◆ DESCRIPTION OF THE TASK:
Scan the entries below. Return every line that includes "Ouvert".

◆ PROVIDED DATA:

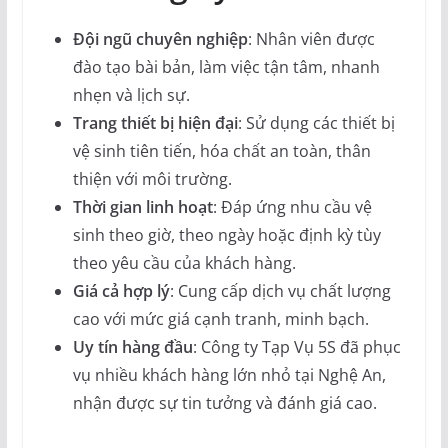
Đội ngũ chuyên nghiệp
: Nhân viên được
đào tạo bài bản, làm việc tận tâm, nhanh
nhẹn và lịch sự.
Trang thiết bị hiện đại
: Sử dụng các thiết bị
vệ sinh tiên tiến, hóa chất an toàn, thân
thiện với môi trường.
Thời gian linh hoạt
: Đáp ứng nhu cầu vệ
sinh theo giờ, theo ngày hoặc định kỳ tùy
theo yêu cầu của khách hàng.
Giá cả hợp lý
: Cung cấp dịch vụ chất lượng
cao với mức giá cạnh tranh, minh bạch.
Uy tín hàng đầu
: Công ty Tạp Vụ 5S đã phục
vụ nhiều khách hàng lớn nhỏ tại Nghệ An,
nhận được sự tin tưởng và đánh giá cao.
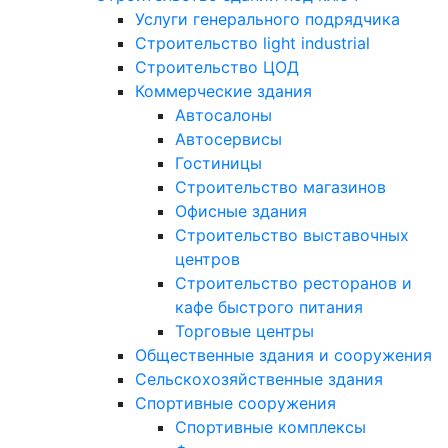
Услуги генерального подрядчика
Строительство light industrial
Строительство ЦОД
Коммерческие здания
Автосалоны
Автосервисы
Гостиницы
Строительство магазинов
Офисные здания
Строительство выставочных
центров
Строительство ресторанов и
кафе быстрого питания
Торговые центры
Общественные здания и сооружения
Сельскохозяйственные здания
Спортивные сооружения
Спортивные комплексы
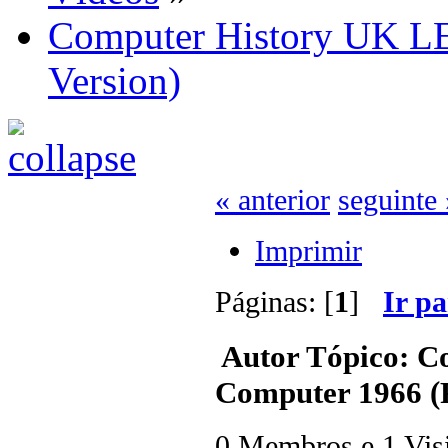
Computer History UK LE
Version)
« anterior
seguinte 
Imprimir
Páginas: [
1
]
Ir p
Autor
Tópico: C
Computer 1966 (F
0 Membros e 1 Visit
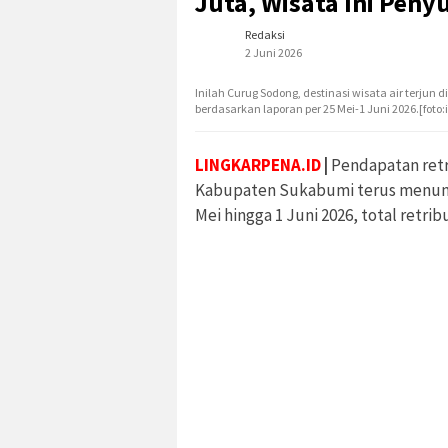
Juta, Wisata Ini Pen
Redaksi
2 Juni 2026
Inilah Curug Sodong, destinasi wisata air terjun
berdasarkan laporan per 25 Mei-1 Juni 2026.[foto
LINGKARPENA.ID
|
Pendapatan retri
Kabupaten Sukabumi terus menunjuk
Mei hingga 1 Juni 2026, total retri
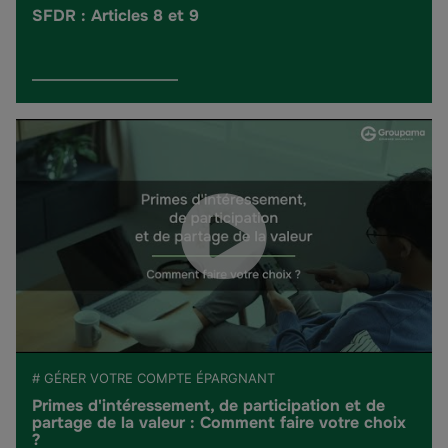
SFDR : Articles 8 et 9
# GÉRER VOTRE COMPTE ÉPARGNANT
Primes d'intéressement, de participation et de
partage de la valeur : Comment faire votre choix
?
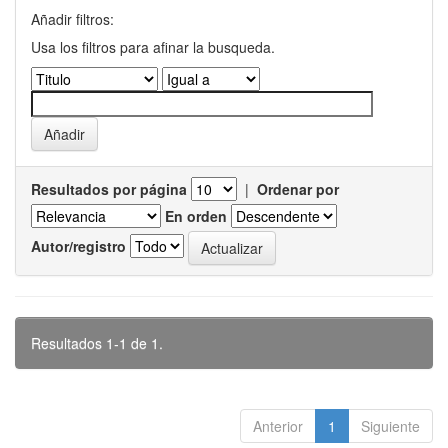
Añadir filtros:
Usa los filtros para afinar la busqueda.
Resultados por página
|
Ordenar por
En orden
Autor/registro
Resultados 1-1 de 1.
Anterior
1
Siguiente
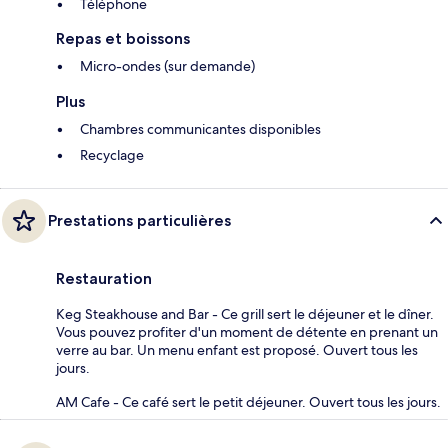
Téléphone
Repas et boissons
Micro-ondes (sur demande)
Plus
Chambres communicantes disponibles
Recyclage
Prestations particulières
Restauration
Keg Steakhouse and Bar - Ce grill sert le déjeuner et le dîner.
Vous pouvez profiter d'un moment de détente en prenant un
verre au bar. Un menu enfant est proposé. Ouvert tous les
jours.
AM Cafe - Ce café sert le petit déjeuner. Ouvert tous les jours.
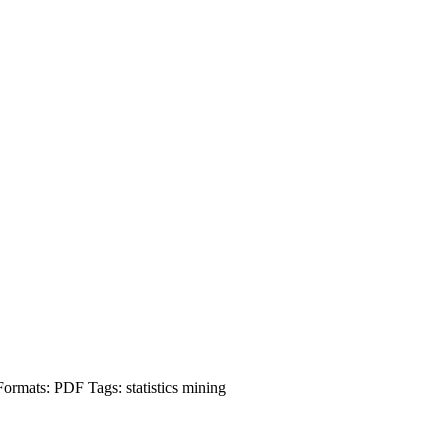
Formats:
PDF
Tags:
statistics
mining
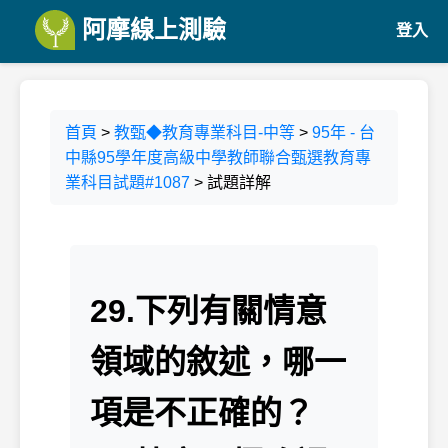
阿摩線上測驗
登入
首頁
>
教甄◆教育專業科目-中等
>
95年 - 台
中縣95學年度高級中學教師聯合甄選教育專
業科目試題#1087
> 試題詳解
29.下列有關情意
領域的敘述，哪一
項是不正確的？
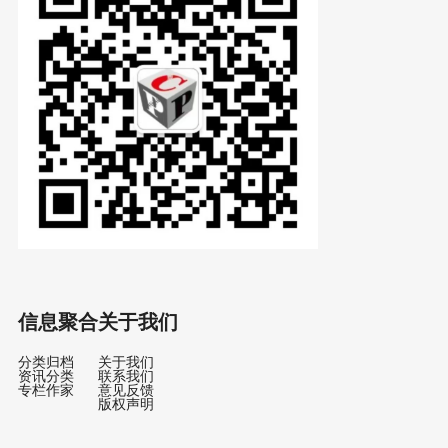
信息聚合
关于我们
分类归档
关于我们
资讯分类
联系我们
专栏作家
意见反馈
版权声明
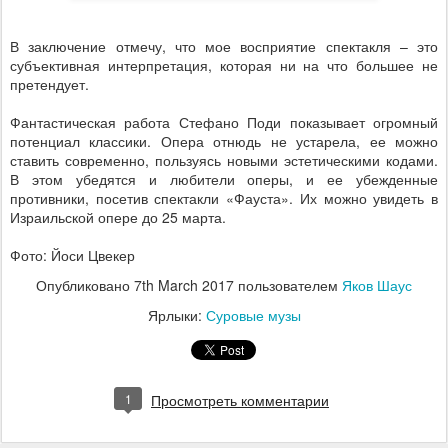
В заключение отмечу, что мое восприятие спектакля – это
субъективная интерпретация, которая ни на что большее не
претендует.
Фантастическая работа Стефано Поди показывает огромный
потенциал классики. Опера отнюдь не устарела, ее можно
ставить современно, пользуясь новыми эстетическими кодами.
В этом убедятся и любители оперы, и ее убежденные
противники, посетив спектакли «Фауста». Их можно увидеть в
Израильской опере до 25 марта.
Фото: Йоси Цвекер
Опубликовано
7th March 2017
пользователем
Яков Шаус
Ярлыки:
Суровые музы
1
Просмотреть комментарии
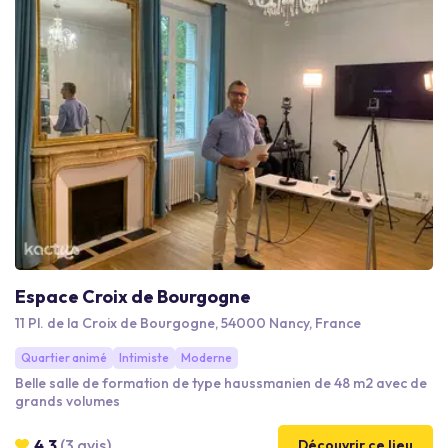
Espace Croix de Bourgogne
11 Pl. de la Croix de Bourgogne, 54000 Nancy, France
Quartier animé
Intimiste
Moderne
Belle salle de formation de type haussmanien de 48 m2 avec de
grands volumes
4.3
(3 avis)
Découvrir ce lieu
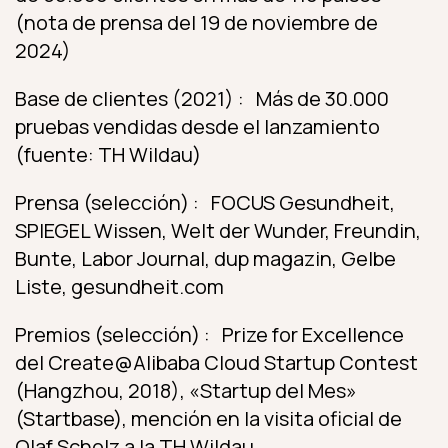
(nota de prensa del 19 de noviembre de
2024)
Base de clientes (2021) : Más de 30.000
pruebas vendidas desde el lanzamiento
(fuente: TH Wildau)
Prensa (selección) : FOCUS Gesundheit,
SPIEGEL Wissen, Welt der Wunder, Freundin,
Bunte, Labor Journal, dup magazin, Gelbe
Liste, gesundheit.com
Premios (selección) : Prize for Excellence
del Create@Alibaba Cloud Startup Contest
(Hangzhou, 2018), «Startup del Mes»
(Startbase), mención en la visita oficial de
Olaf Scholz a la TH Wildau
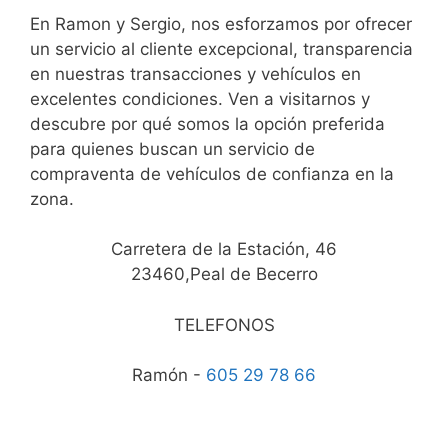
En Ramon y Sergio, nos esforzamos por ofrecer
un servicio al cliente excepcional, transparencia
en nuestras transacciones y vehículos en
excelentes condiciones. Ven a visitarnos y
descubre por qué somos la opción preferida
para quienes buscan un servicio de
compraventa de vehículos de confianza en la
zona.
Carretera de la Estación, 46
23460,Peal de Becerro
TELEFONOS
Ramón -
605 29 78 66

◆ ANSWER TO THIS TASK:
verre au bar. Un menu enfant est proposé. Ouvert tous les
AM Cafe - Ce café sert le petit déjeuner. Ouvert tous les jours.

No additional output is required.